▶ _Data provided_:
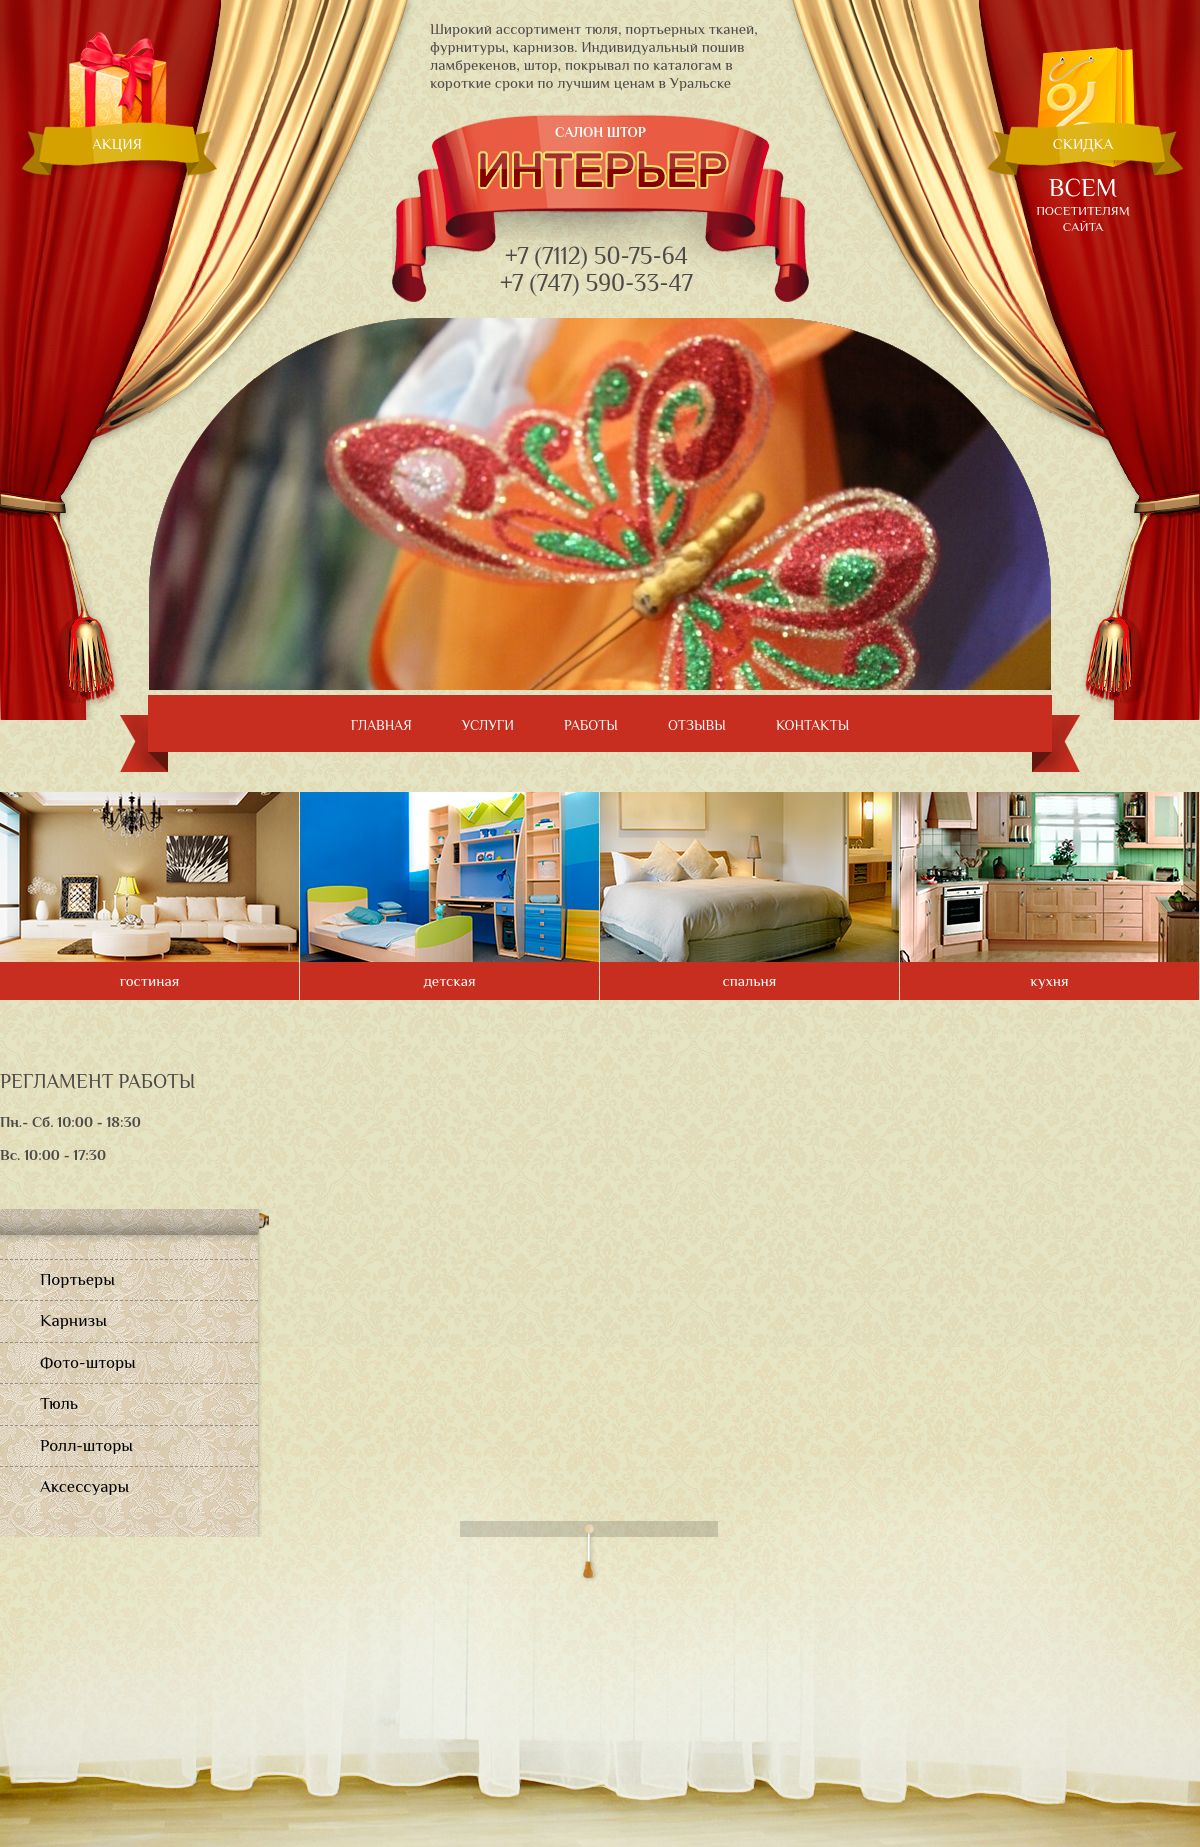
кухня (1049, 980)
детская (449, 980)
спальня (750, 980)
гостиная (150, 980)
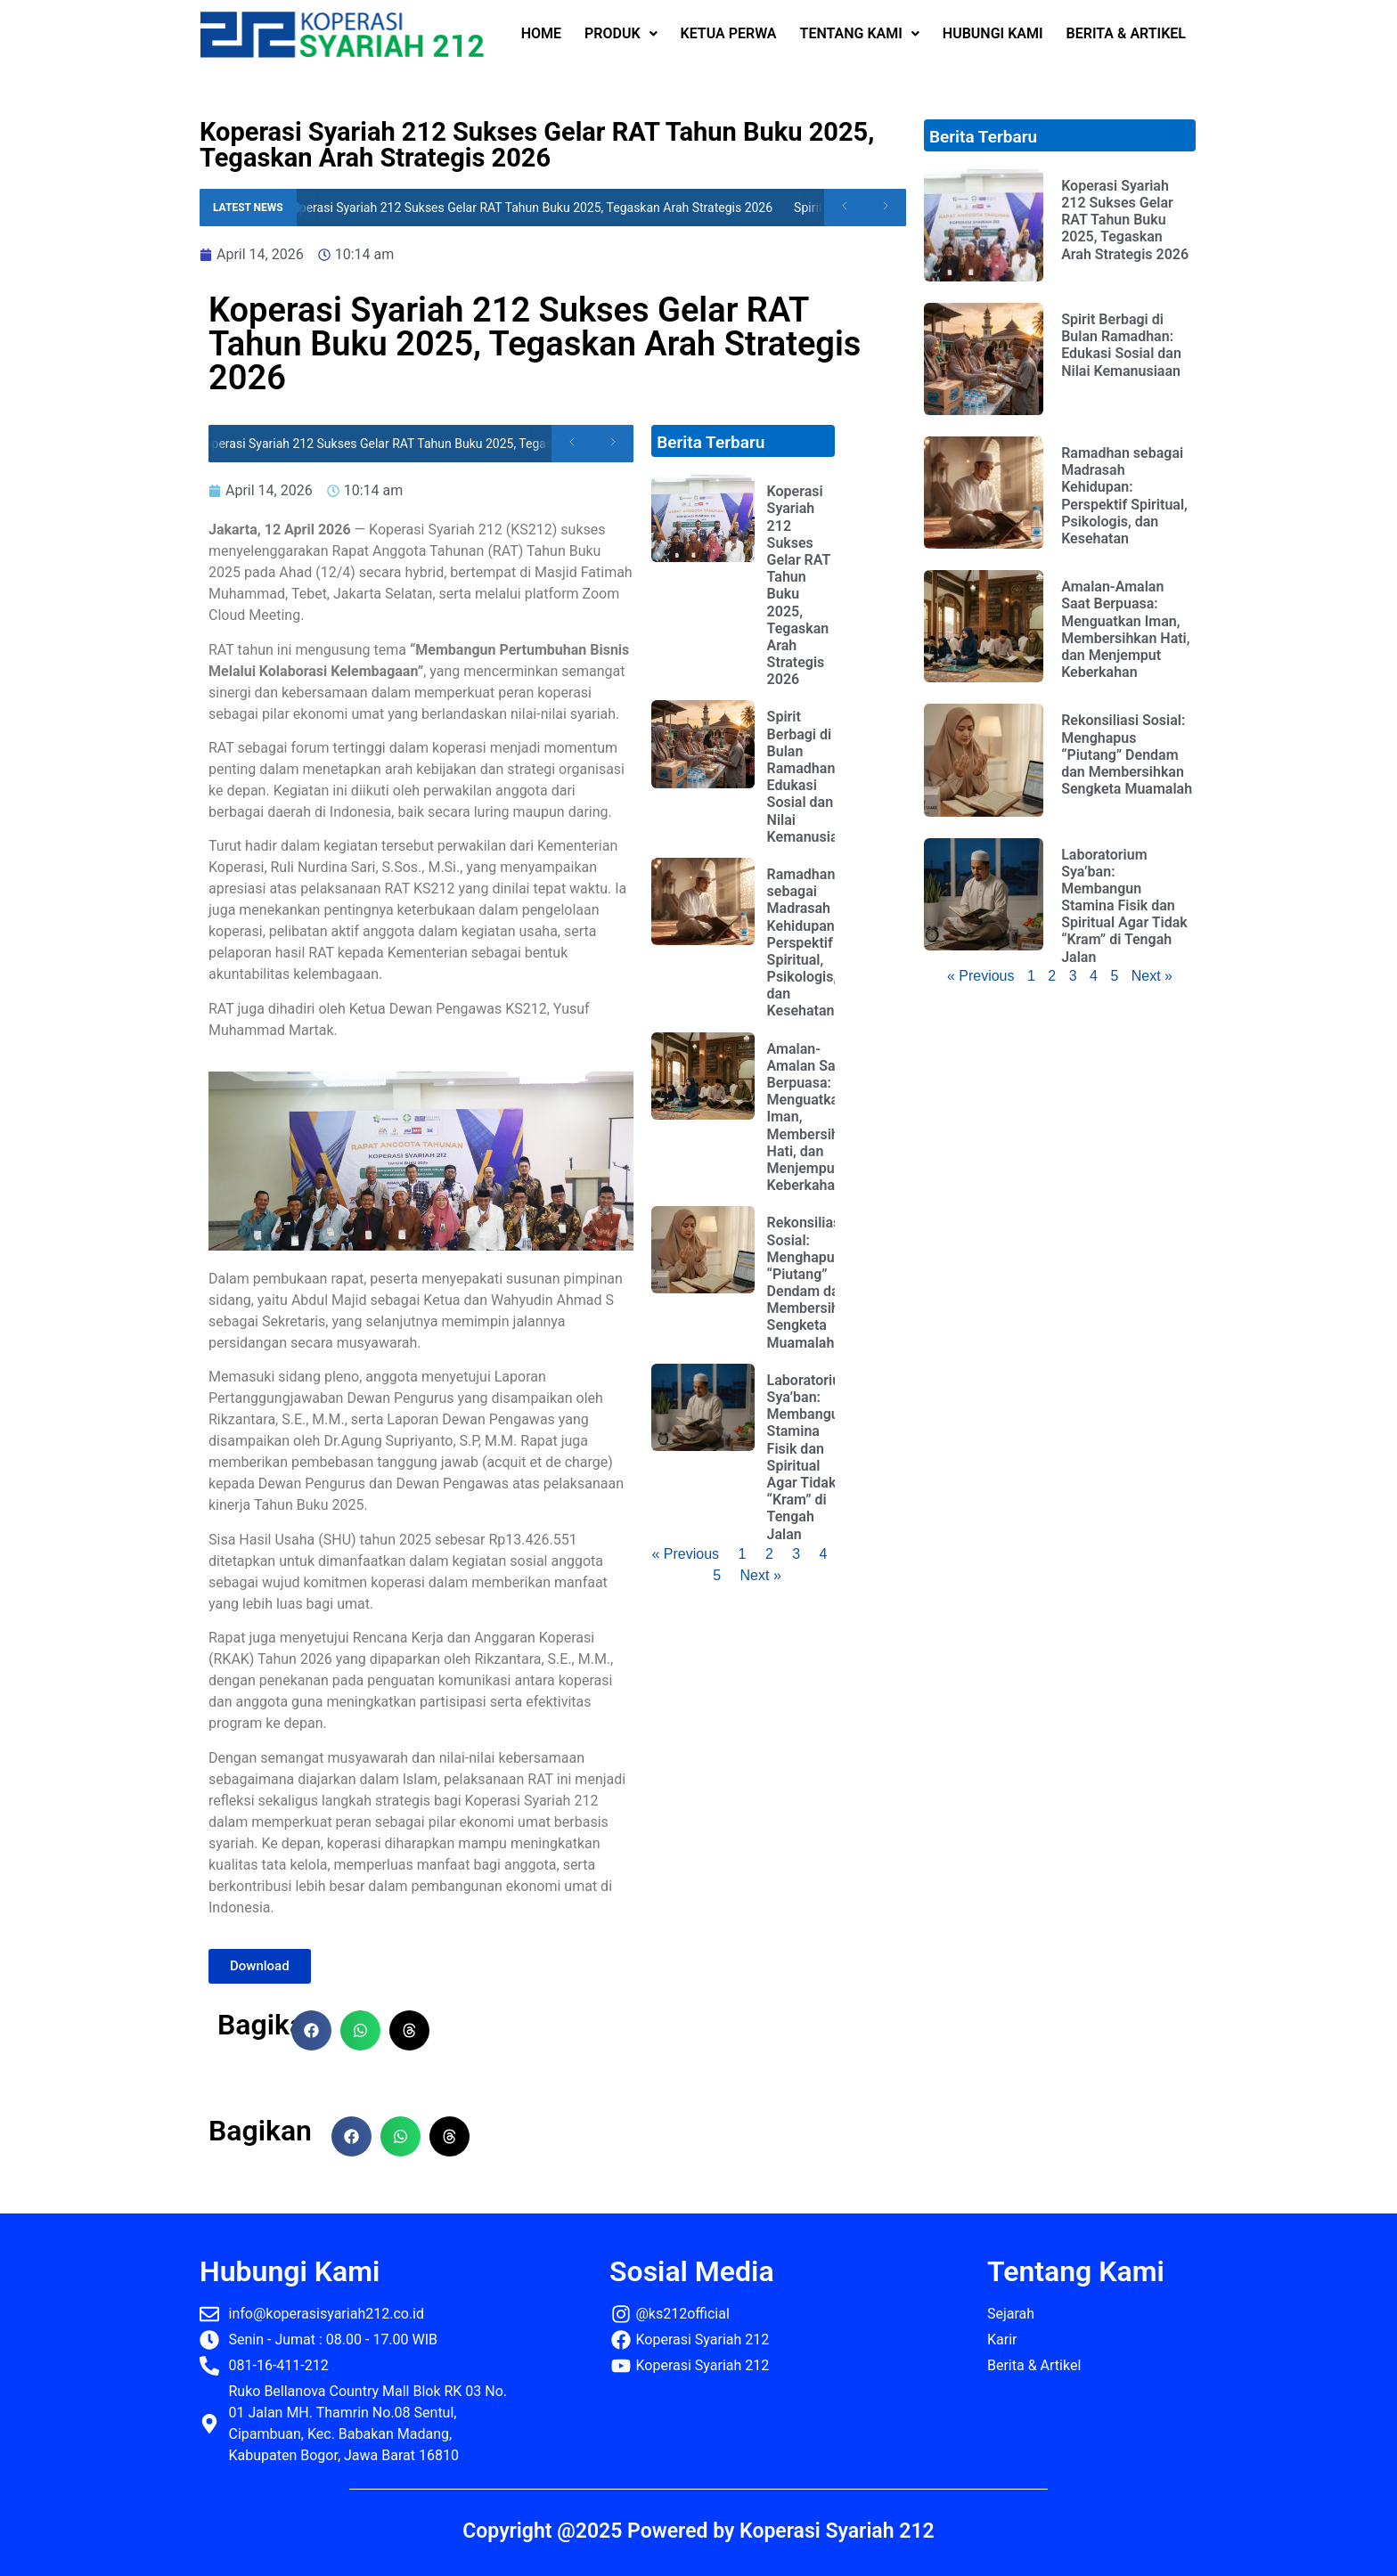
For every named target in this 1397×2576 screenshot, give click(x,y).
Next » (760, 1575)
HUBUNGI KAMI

▶ _Aim of the task_:
Pictures excluded, set down all the entries exactly.

▶ _Completed task_:
кухня (1049, 980)
детская (449, 980)
спальня (750, 980)
гостиная (150, 980)
For every named target in this 1397×2576 screenshot, give click(x,y).
Next » (760, 1575)
HUBUNGI KAMI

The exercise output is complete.